The x86 architecture is ageing, but rather than looking for re-invention, it only saw incremental extensions (especially for operating system instructions and SIMD) over the last decade or so. Before getting to the i7 core, we saw a long series of evolutions—not revolutions. It all started with the 8086 (and its somewhat weaker sibling, the 8088), which was first conceived as an evolutionary extension to the 8085, which was itself binary compatible with the 8080. The Intel 8080’s lineage brings us to the 8008, a 8 bits of data, 14 bits of address micro-processor. Fortunately, the 8008 isn’t a double 4004. The successors of the 8086 include (but the list surely isn’t exhaustive) the 80186, the 80286, the 80386, first in the series to include decent memory protection for multitasking, then the long series of 486, various models of Pentium, Core 2 and i7.
So, just like you can trace the human lineage to apes, then to monkeys, and eventually to rodent-like mammals, the x86 has a long history and is still far from being perfect, and its basic weakness, in my opinion, is that it still use the 1974 8080 accumulator-based instruction set architecture. And despite a number of very smart architectural improvements (out of order execution, branch prediction, SIMD), it still suffers from the same problems the 8085 did: the instruction set is not orthogonal, it contains many obsolete complex instructions that aren’t used all that much anymore (such as the BCD helpers), and that everything has to be backwards compatible, meaning that every new generation still is more of the same, only (mostly) faster.

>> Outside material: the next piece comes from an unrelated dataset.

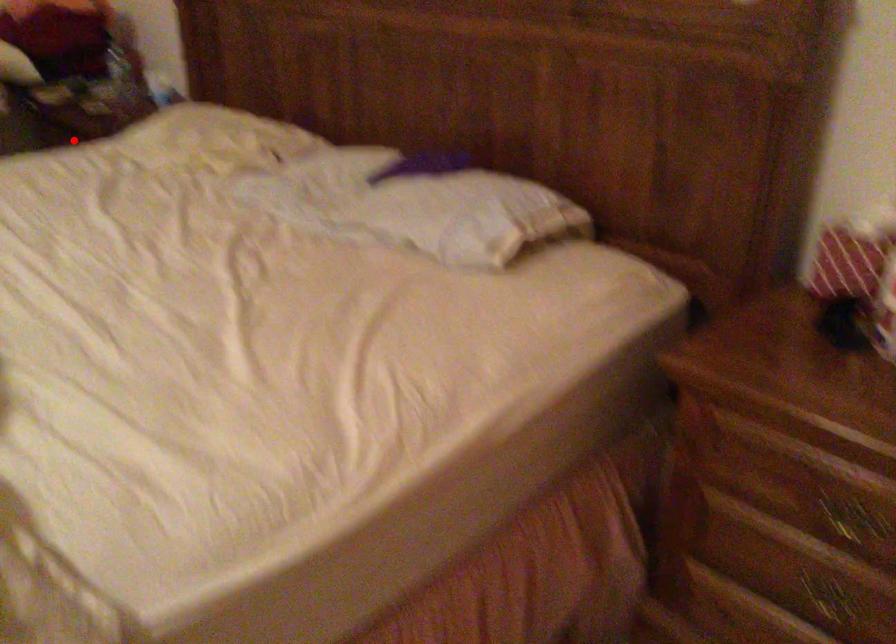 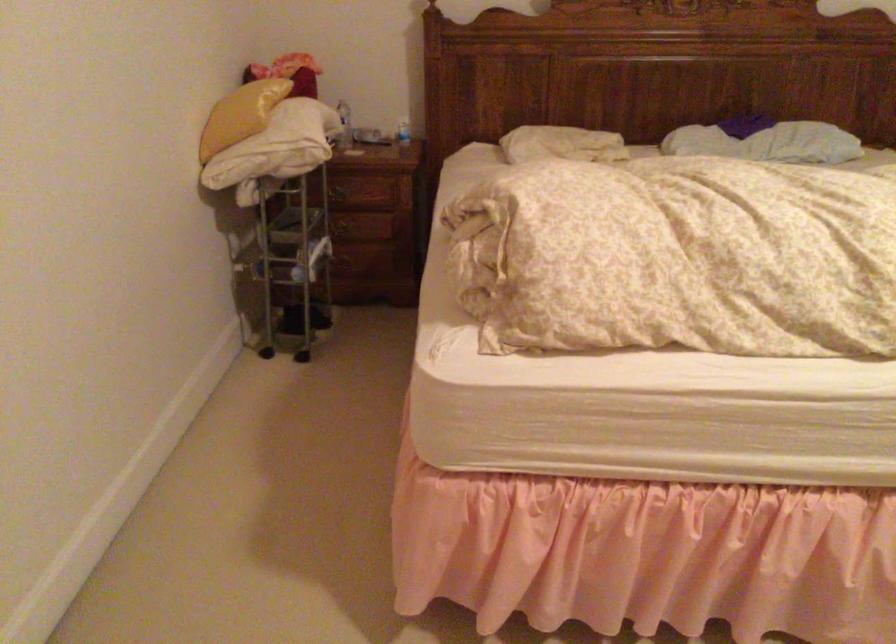 Locate, in the second image, the point that corresponds to the highlighted location in the first image.

(338, 194)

But what would be the perfect instruction set? In , the typical instruction set is composed of seven facets (to which I add an eighth):
- Type of ISA. CISC or RISC, or hybrid. The CISC (complex instruction set computer) approach gives the ISA instructions that perform more complex operations in a single instruction while the RISC (reduced instruction set computer) approach takes the opposite view in making the instruction set sport very few instructions and instructions that do very little, very specialized operations. A typical RISC architecture will have only a very limited of complex instructions (that deal with the OS aspects) and concentrate in instructions that do just a single thing, for example, adding two values already in registers, but would not have an instruction that computes an address, loads a value from memory, then add it to a register. The second type of instruction is of the CISC type where, in essence, the number of instructions is minimized, but to the cost of having instructions with literally hundreds of variants.
- Memory Management. How the CPU accesses memory dealing with things such as alignment, virtual memory, and caches.

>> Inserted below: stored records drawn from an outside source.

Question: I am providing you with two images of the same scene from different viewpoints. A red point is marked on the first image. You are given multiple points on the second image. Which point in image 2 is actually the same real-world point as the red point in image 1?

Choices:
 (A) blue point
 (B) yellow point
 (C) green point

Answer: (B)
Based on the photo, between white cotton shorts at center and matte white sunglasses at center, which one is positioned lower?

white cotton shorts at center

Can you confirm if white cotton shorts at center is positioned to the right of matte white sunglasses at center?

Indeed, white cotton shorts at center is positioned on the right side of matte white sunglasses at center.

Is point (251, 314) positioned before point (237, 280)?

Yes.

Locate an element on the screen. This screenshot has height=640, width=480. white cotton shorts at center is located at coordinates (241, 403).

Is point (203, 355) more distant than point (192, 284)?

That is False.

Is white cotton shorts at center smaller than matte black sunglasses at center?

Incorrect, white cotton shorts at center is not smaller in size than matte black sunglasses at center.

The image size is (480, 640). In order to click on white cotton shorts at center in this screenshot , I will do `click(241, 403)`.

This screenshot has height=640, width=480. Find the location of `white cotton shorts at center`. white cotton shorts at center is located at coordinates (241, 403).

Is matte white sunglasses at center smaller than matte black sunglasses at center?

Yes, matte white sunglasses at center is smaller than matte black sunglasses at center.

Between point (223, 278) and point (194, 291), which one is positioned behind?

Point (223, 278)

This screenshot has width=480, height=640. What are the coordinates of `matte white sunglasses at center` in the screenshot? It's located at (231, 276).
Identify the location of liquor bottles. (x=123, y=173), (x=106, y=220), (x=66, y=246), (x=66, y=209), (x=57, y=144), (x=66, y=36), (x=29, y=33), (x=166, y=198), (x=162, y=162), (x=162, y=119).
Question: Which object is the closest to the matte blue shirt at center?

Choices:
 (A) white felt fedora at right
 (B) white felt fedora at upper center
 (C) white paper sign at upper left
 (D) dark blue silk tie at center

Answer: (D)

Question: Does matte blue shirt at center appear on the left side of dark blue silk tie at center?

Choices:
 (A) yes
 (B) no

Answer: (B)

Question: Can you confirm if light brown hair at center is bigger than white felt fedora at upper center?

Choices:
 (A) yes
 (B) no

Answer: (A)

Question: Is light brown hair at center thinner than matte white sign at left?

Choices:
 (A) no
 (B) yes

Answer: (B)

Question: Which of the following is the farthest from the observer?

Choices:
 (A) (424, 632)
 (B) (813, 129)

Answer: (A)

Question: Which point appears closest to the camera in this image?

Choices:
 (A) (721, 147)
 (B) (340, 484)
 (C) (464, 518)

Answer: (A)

- Addressing Modes. How does the CPU generates the addresses to access data. There are many addressing modes, ranging from the very simple to the very complex.

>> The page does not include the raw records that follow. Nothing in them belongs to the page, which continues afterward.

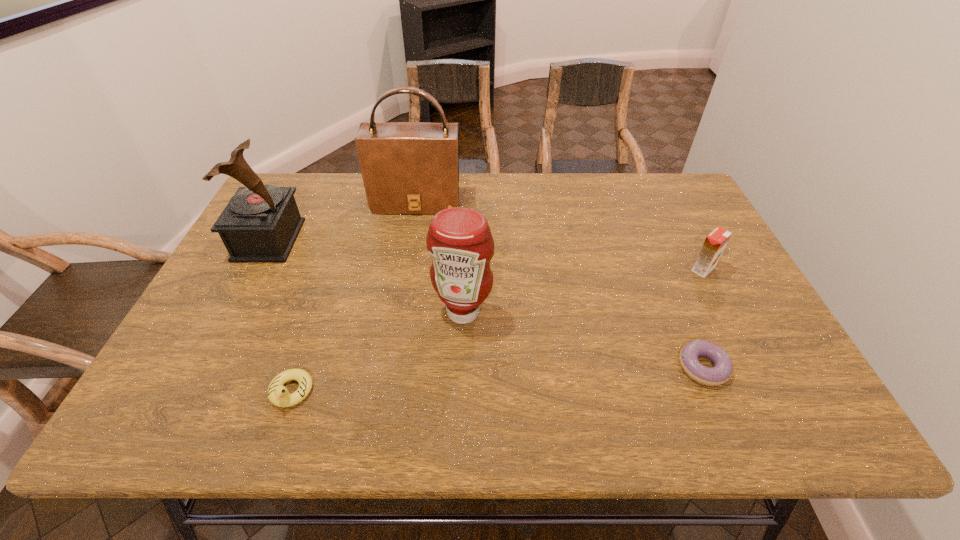 I want to click on free spot that satisfies the following two spatial constraints: 1. on the front flap of the orange juice; 2. on the right side of the shoulder bag, so click(x=405, y=269).

The height and width of the screenshot is (540, 960). In order to click on vacant space that satisfies the following two spatial constraints: 1. at the horn opening of the phonograph_record; 2. on the right side of the second object from right to left in this screenshot , I will do `click(203, 367)`.

You are a GUI agent. You are given a task and a screenshot of the screen. Output one action in this format:
    pyautogui.click(x=<x>, y=<y>)
    Task: Click on the vacant space that satisfies the following two spatial constraints: 1. on the front flap of the shoulder bag; 2. on the right side of the doughnut
    
    Given the screenshot: What is the action you would take?
    coord(388,367) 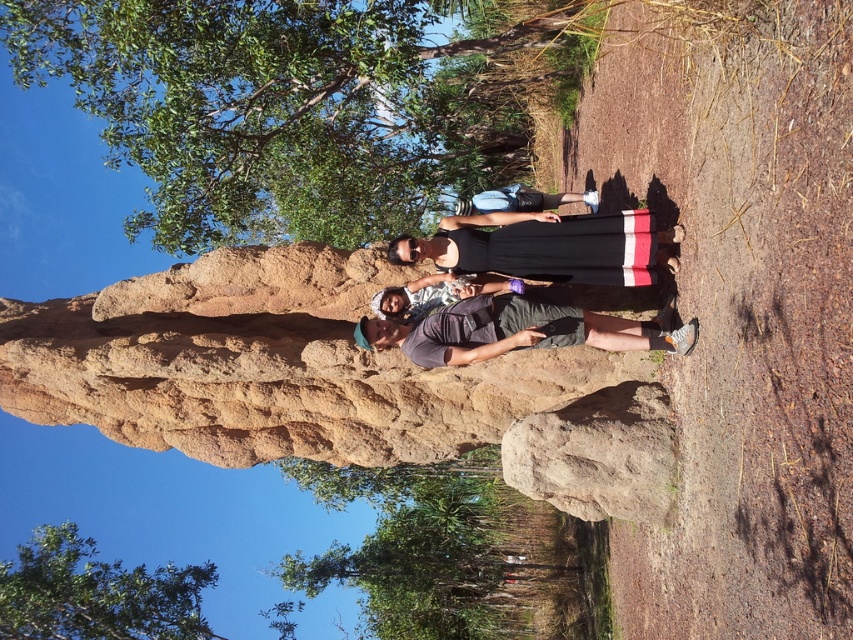 You are standing at the center of the image and want to take a photo of the group of four individuals near the termite mound. However, you notice that the green leafy tree at lower center is blocking your view. To avoid the tree, should you move left or right?

The green leafy tree at lower center is located at point 0.855 on the x axis, which is to the right side of the image. To avoid the tree, you should move to the left. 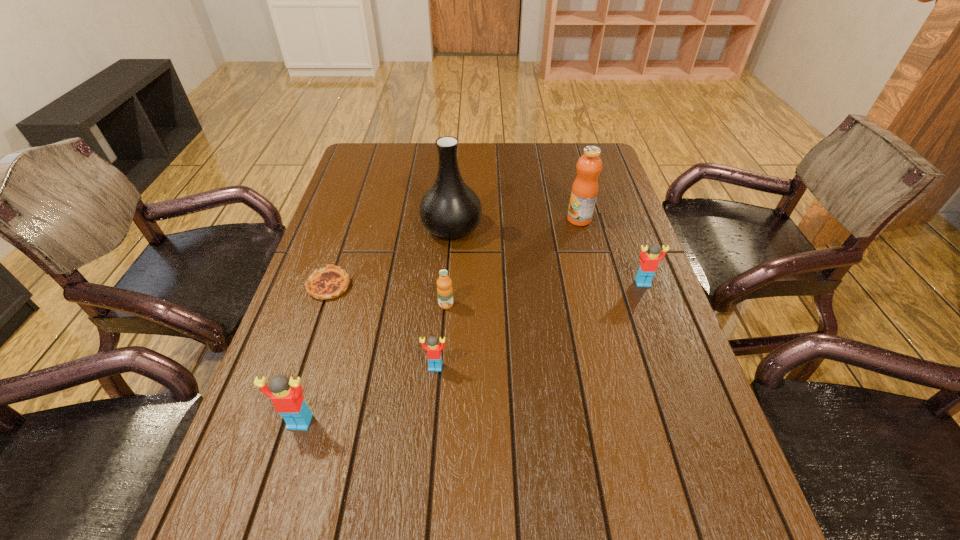 If equal spacing is the goal by inserting an additional Lego among them, please point out a vacant space for this new Lego. Please provide its 2D coordinates. Your answer should be formatted as a tuple, i.e. [(x, y)], where the tuple contains the x and y coordinates of a point satisfying the conditions above.

[(548, 321)] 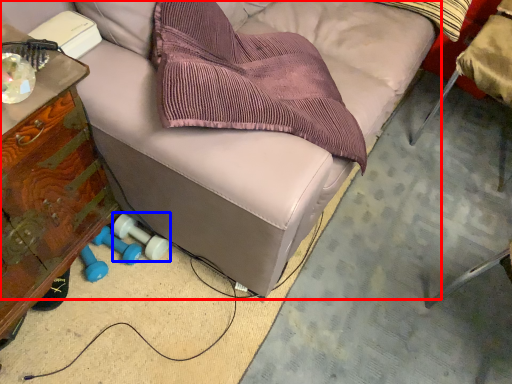 Question: Which object is closer to the camera taking this photo, furniture (highlighted by a red box) or dumbbell (highlighted by a blue box)?

Choices:
 (A) furniture
 (B) dumbbell

Answer: (A) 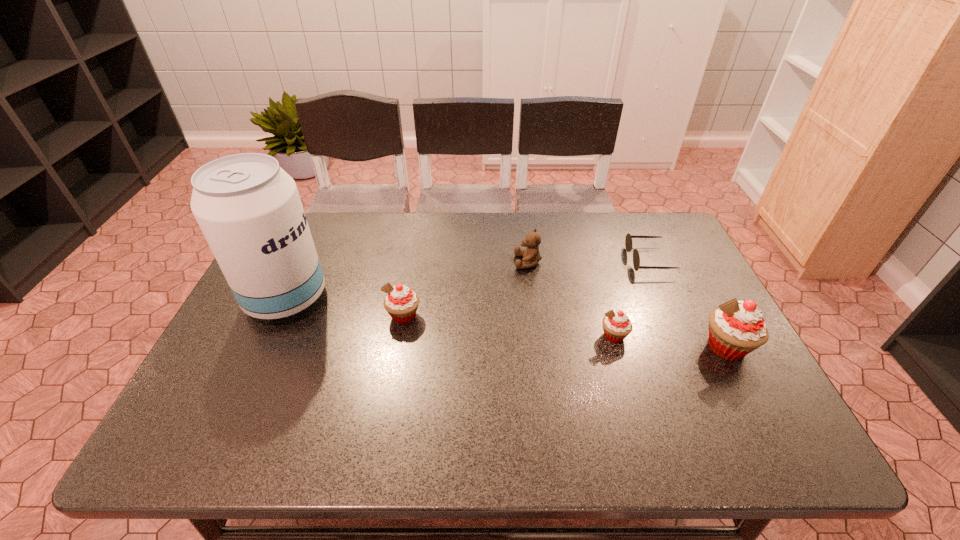 At what (x,y) coordinates should I click in order to perform the action: click on sunglasses located at the far edge. Please return your answer as a coordinate pair (x, y). Looking at the image, I should click on (628, 241).

Identify the location of teddy bear located at the far edge. (531, 256).

The width and height of the screenshot is (960, 540). I want to click on object at the left edge, so click(248, 208).

Identify the location of cupcake that is positioned at the right edge. (736, 328).

The height and width of the screenshot is (540, 960). I want to click on sunglasses present at the right edge, so click(x=628, y=241).

The height and width of the screenshot is (540, 960). I want to click on object situated at the far right corner, so click(628, 241).

This screenshot has width=960, height=540. In order to click on free space at the far edge in this screenshot , I will do `click(563, 218)`.

Find the location of a particular element. vacant space at the near edge of the desktop is located at coordinates (658, 405).

I want to click on free location at the left edge, so click(223, 356).

Image resolution: width=960 pixels, height=540 pixels. In the image, there is a desktop. In order to click on free space at the right edge in this screenshot , I will do `click(709, 350)`.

- Types and Sizes of Operands. The size of the registers, the size of the basic data types such as bytes, words, etc. It also considers the types of data the processor can manipulate; signed, unsigned integers, floating points, packed registers, etc.
- Instructions. The very instructions the processor recognizes. These can be divided in many categories such as arithmetic, flow control, memory management, address generation, virtual memory, OS-helpers, etc.
- Flow Control. What type of flow control is permitted? Surely, flow control instructions must include unconditional jumps, conditional jumps, and function calls; certainly indirect jumps; maybe it can even help with high-level languages constructs such as C’s switch statement.
- Instruction Encoding. Are the instructions of variable or fixed-length? If instructions are allowed to vary in (byte) lengths, it certainly gives more flexibility for extending the instruction set and accommodating complex instructions that have many variants. Having fixed-width instructions, as it is typical of RISC processors, will limit the instruction set somewhat; especially respective of immediate values.
- Extensions to the Instruction Set. (my addition to the list) Can the architecture accommodate application-specific extensions such as SIMD or cryptographic acceleration (such as Via’s Padlock, for example)?
All of these criteria must be balanced in order to minimize die size, power consumption, circuit complexity, while maximizing instruction throughput, that is, processor speed (which isn’t necessarily measured in GHz alone). And you note that this list doesn’t say much about superpipeline, superscalar, or out-of-order processing. That’s pretty much left to the implementation of the processor itself. To make a parallel, the ISA is a bit like the Java language specification, and the CPU like the Java virtual machine: many different implementations with different trade-offs will lead to a Java program being flawlessly executed, but with varying performances.
With a very wide difference between memory and processor bandwidths, the CISC approach is probably preferable: might as well have a single read from memory to get an instruction to perform as much as possible. This helps the CPUs to be designed for a memory hierarchy with important performance differences between stages. On the other hand, a CISC CPU is considerably more complex than a RISC CPU, as it may have to devote a lot of circuity to decompose the complex instructions into micro-instructions (the “atomic” instructions that are used to build a complex instruction) and execute the micro-instruction out-of-order. Note that both CISC and RISC CPUs can be superscalar and out-of-order; it is just that superscalar and out-of-order techniques help CISC CPUs quite a lot. So, I’d go for CISC.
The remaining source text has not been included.